- Directions
An exact copy of every record below is needed, with all pictures removed.

- Listed records
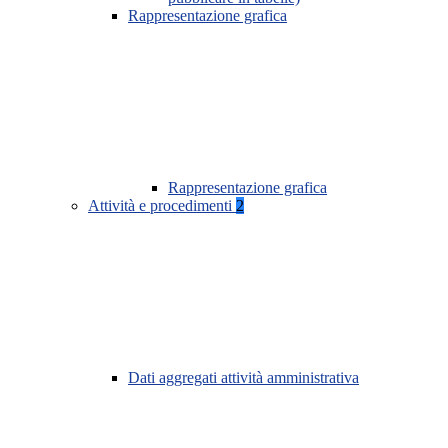
Rappresentazione grafica
Rappresentazione grafica
Attività e procedimenti
2
Dati aggregati attività amministrativa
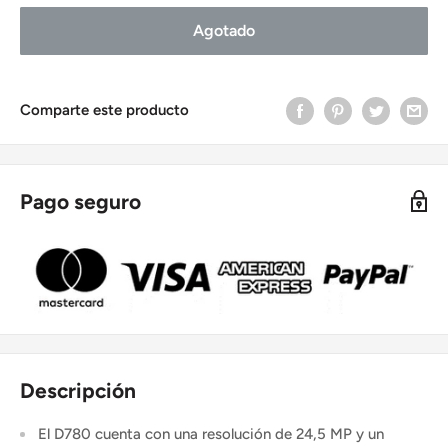
Agotado
Comparte este producto
Pago seguro
Descripción
El D780 cuenta con una resolución de 24,5 MP y un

- Result
Rappresentazione grafica
Rappresentazione grafica
Attività e procedimenti
2
Dati aggregati attività amministrativa
Agotado
Comparte este producto
Pago seguro
Descripción
El D780 cuenta con una resolución de 24,5 MP y un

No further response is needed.